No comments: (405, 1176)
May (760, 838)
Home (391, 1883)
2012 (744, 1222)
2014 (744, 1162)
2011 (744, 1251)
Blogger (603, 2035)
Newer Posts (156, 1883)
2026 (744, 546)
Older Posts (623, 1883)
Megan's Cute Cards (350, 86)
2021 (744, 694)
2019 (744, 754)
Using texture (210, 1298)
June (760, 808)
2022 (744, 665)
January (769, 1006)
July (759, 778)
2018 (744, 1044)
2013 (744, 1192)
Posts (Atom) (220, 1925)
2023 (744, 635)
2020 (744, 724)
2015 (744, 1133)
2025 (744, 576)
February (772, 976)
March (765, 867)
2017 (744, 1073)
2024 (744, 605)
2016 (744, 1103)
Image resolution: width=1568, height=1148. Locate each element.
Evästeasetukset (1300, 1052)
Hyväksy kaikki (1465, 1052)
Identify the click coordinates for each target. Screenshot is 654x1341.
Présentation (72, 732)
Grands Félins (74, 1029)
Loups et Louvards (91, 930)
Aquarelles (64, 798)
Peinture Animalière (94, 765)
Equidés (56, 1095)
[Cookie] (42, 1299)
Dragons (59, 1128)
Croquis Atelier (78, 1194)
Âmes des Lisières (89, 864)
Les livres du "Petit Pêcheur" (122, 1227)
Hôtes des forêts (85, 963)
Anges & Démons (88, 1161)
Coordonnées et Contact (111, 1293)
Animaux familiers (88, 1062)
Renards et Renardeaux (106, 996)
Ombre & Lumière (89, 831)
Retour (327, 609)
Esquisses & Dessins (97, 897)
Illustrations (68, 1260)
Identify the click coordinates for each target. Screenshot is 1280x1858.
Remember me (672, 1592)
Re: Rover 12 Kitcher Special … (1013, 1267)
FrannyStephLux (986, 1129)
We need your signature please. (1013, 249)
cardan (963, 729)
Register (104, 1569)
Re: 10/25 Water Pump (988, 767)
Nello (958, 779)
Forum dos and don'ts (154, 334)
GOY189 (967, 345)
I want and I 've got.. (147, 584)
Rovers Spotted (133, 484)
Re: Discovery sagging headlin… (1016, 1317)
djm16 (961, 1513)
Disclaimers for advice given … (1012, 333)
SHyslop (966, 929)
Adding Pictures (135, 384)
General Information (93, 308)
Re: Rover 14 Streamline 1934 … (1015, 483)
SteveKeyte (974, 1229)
# # # # #
(Goal of the exercise) Going down the listing above, begin printing at the line with "Evästeasetukset (1300, 1052)" and finish with the line with "Remember me (672, 1592)", exactly as they appear.

(Written answer)
Evästeasetukset (1300, 1052)
Hyväksy kaikki (1465, 1052)
Identify the click coordinates for each target. Screenshot is 654x1341.
Présentation (72, 732)
Grands Félins (74, 1029)
Loups et Louvards (91, 930)
Aquarelles (64, 798)
Peinture Animalière (94, 765)
Equidés (56, 1095)
[Cookie] (42, 1299)
Dragons (59, 1128)
Croquis Atelier (78, 1194)
Âmes des Lisières (89, 864)
Les livres du "Petit Pêcheur" (122, 1227)
Hôtes des forêts (85, 963)
Anges & Démons (88, 1161)
Coordonnées et Contact (111, 1293)
Animaux familiers (88, 1062)
Renards et Renardeaux (106, 996)
Ombre & Lumière (89, 831)
Retour (327, 609)
Esquisses & Dessins (97, 897)
Illustrations (68, 1260)
Identify the click coordinates for each target. Screenshot is 1280x1858.
Remember me (672, 1592)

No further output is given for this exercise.